The Supreme Court has asked Delhi University to look into the grievances of blind students seeking a special course to initiate them into the four year undergraduate course starting in the coming academic year.
The blind students have sought the introduction of a bridge course for teaching Mathematics and Science and Life so that they could pursue foundation course in the second year in the four year format.
Sambhavana, an organisation representing blind students, sought in its petition a bridge course in Mathematics and Science and Life in the first year of the four year degree course.
"It is the need of the present time that the university shall look into the matter and mitigate the grievances of the visually impaired students as far as possible," said the apex court bench of Justice B.S. Chauhan and Justice Dipak Misra in their order made available Thursday.
"We have already indicated that we are not experts. But we are disposed to think that the problem has remained unsolved. The same is required to be addressed to in an apposite manner.
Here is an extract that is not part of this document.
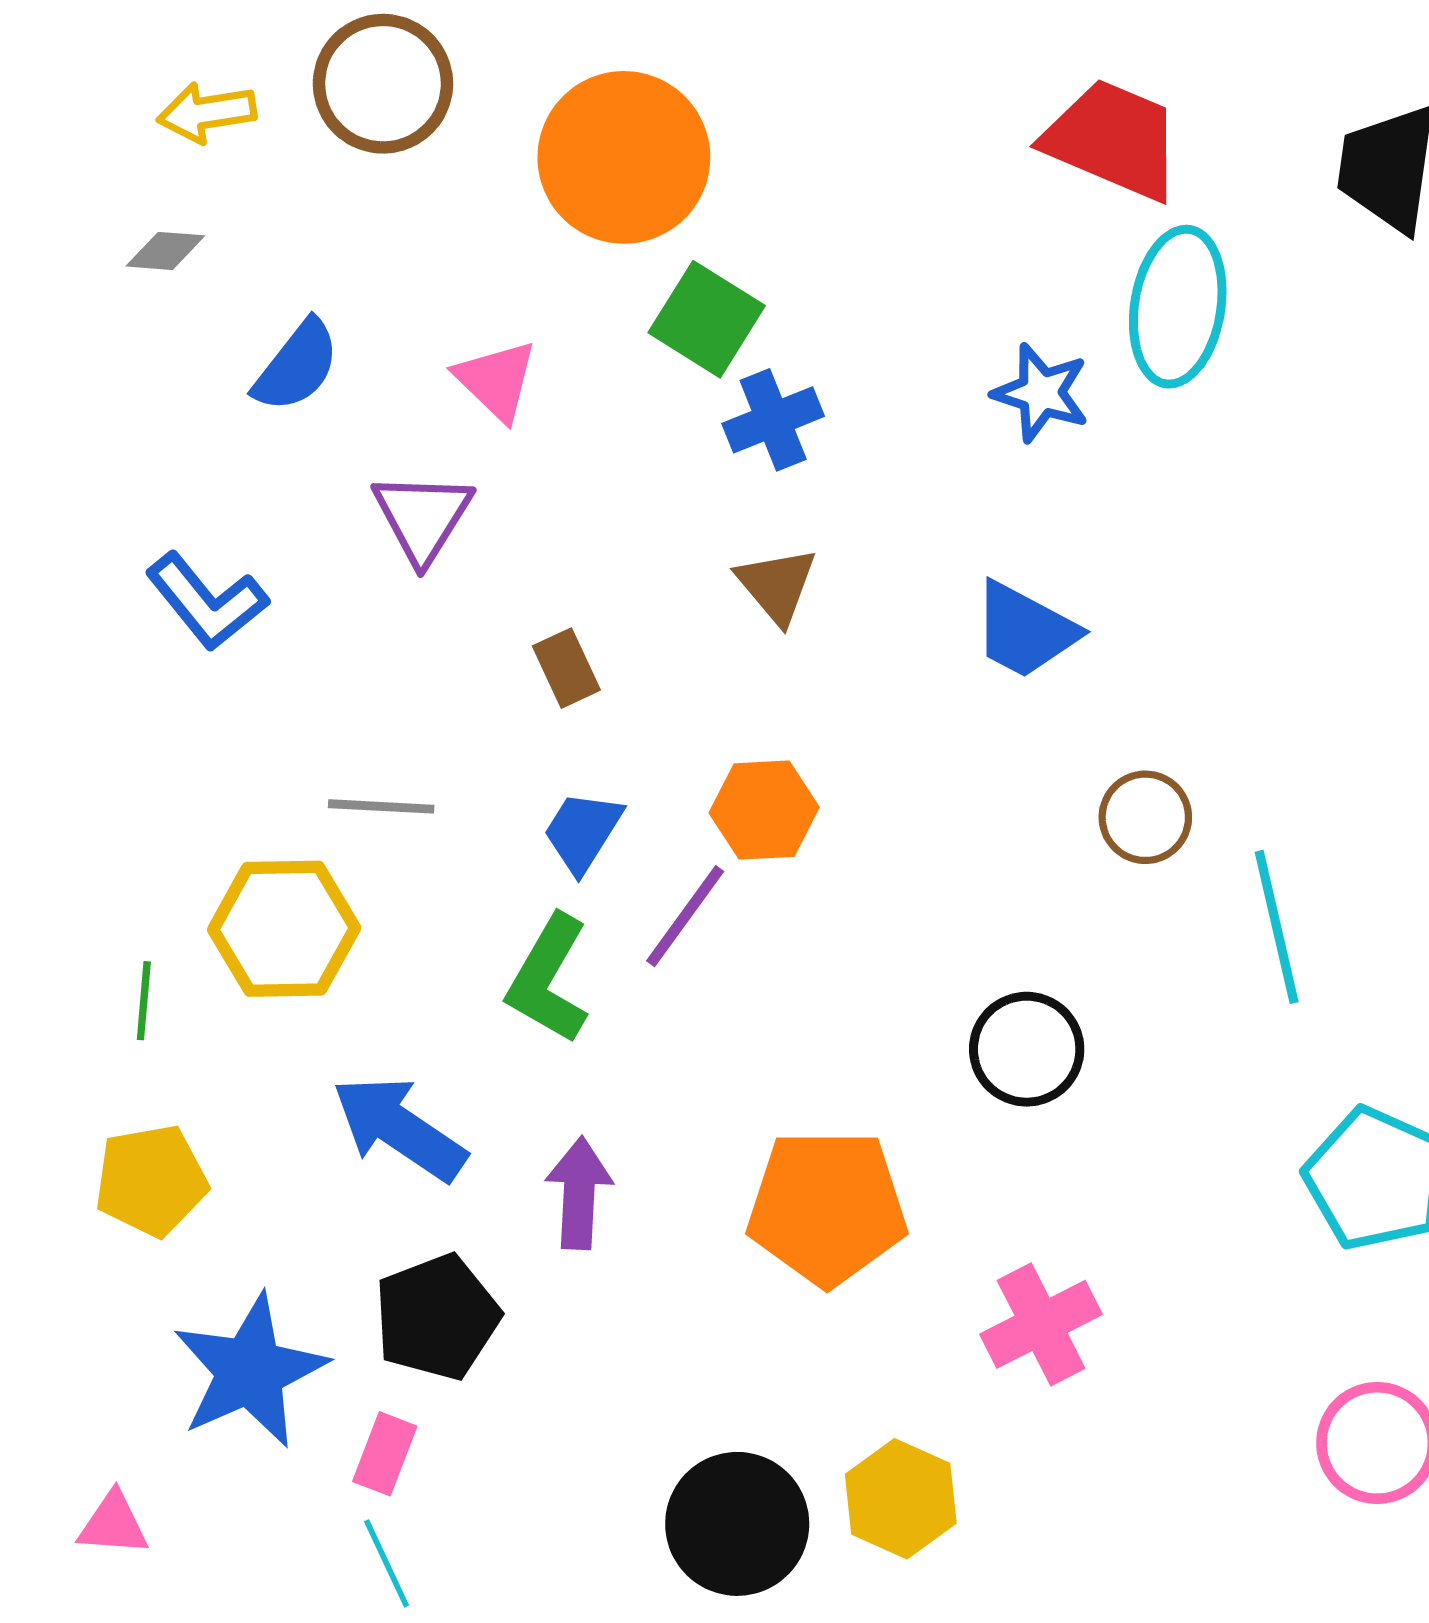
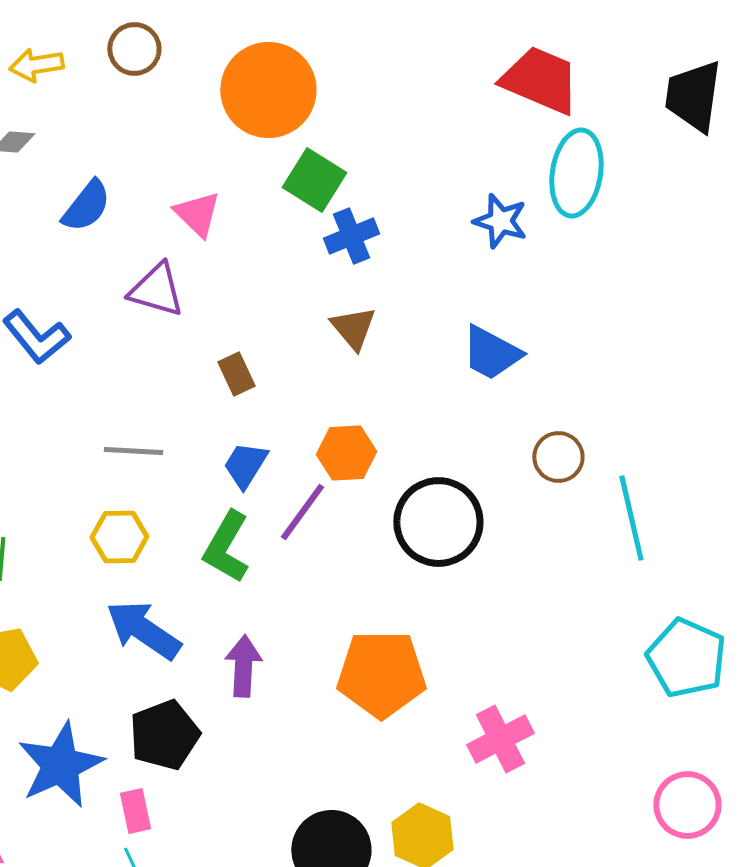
brown circle: (383, 84) -> (134, 49), size x0.7
purple triangle: (423, 517) -> (156, 290), turned -46
yellow hexagon: (284, 929) -> (119, 537), moved, size x0.7
black circle: (1027, 1049) -> (438, 522), moved, size x1.4
pink rectangle: (385, 1454) -> (135, 811), turned -33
We do not intend to say that it has not at all been addressed but there has to be more focus, more empathy and more sensitivity", said the judgment authored by Justice Misra.
The court asked Sambhavana to make a representation airing its grievances and views to the university's Empowered Committee within three days which in turn would deal with then in a week's time.
Holding that education was a great hope in the lives of the visually impaired students, the court said: "Thus, the necessity of the visually impaired students should have primacy in the mind of the Empowered Committee."
"At this juncture, we are obliged to state that though the university had constituted an Empowered Committee and it has experts, yet we are inclined to think that the grievances raised by the appellant organisation relating to visually impaired students require more focus and sensitive approach," the judgment said.
Pointing out that a visually impaired student is entitled to receive special treatment, the court said that "the university has to...show its concern to redress the grievances in proper perspective".
"Education for visually impaired students is a great hope for them and such a hope is the brightest bliss in their lives," the judgment said.
The court said this while disposing off a petition by Sambhavana seeking to introduction of bridge course for Mathematics and Science and Life and the subsequent introduction of foundation course in the second year.
The court declined to stay the introduction of four year undergraduate degree course from the coming academic year.
"Though prayer has been made to restrain the respondent University from introducing the four year under graduate programme with multiple degrees which is the final outcome of the case, we are not inclined to pass any order of stay," the judgment said.